Chocolate Macarons

140 g almond flour 

2 cups plus 2 tablespoons (250 g) powdered sugar 

¼ cup (25 g) Dutch processed cocoa powder, plus more for dusting 

100 g egg whites (about 4 large egg whites)

ganache

Get ready

Using a 1 ½ inch cookie cutter, trace a total of 40 circles separated by 1 inch onto 2 sheets of parchment.  Turn the parchment over so the ink does not touch the cookie and line two baking sheets.  Fit a large pastry bag with a plain ½ inch tip. 

Make the batter

Sift almond flour, powdered sugar and cocoa together. 

Measure the egg whites. You won’t need all of the fourth egg white. Using a microwave on the lowest power setting, microwave the egg whites for 10 seconds. Continue microwaving in 5 second intervals until they are about 75°. Beat the egg whites at low to medium speed until they are foamy. Continue beating on high speed until they are firm and glossy. When you lift the whisk the egg whites should form a peak that droops just a little. 

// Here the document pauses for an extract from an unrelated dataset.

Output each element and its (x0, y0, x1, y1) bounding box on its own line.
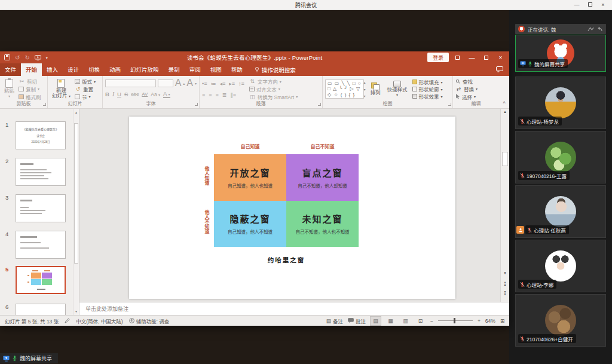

Working with a spatula, gently fold the dry ingredients into the egg whites in 3 additions. When all of the dry ingredients are incorporated it should look like cake batter. 

Pipe the cookies

Spoon the batter into the pastry bag and pipe into the circles on the parchment lined pans.  When you’ve piped all the rounds, lift the baking sheet with both hands and bang it on the counter a few times to release any air bubbles. Let the cookies sit at room temperature for 30 minutes. 

Bake

Preheat the oven to 425°. Dust the tops of the cookies with cocoa powder and slide the pans into the oven. As soon as the baking sheet is in the oven, lower the temperature to 300°. Bake for 15 to 20 minutes until the tops are smooth and the cookies are firm to the touch. Let the cookies cool in the oven with the door left open a few inches. Remove the cookies from the parchment once completely cool. 

Assemble the cookies

Pipe a dollop of ganache onto the flat side of half the cookies. On top of the ganache place another cookie flat side down and press gently. Try to pair each cookie with another of equal size.

Place the macaroons in a covered container in the refrigerator overnight before serving. Separate the layers of cookies with wax paper.

Adapted from Chocolate Desserts by Pierre Herme and Food 52’s Double Chocolate French Macarons.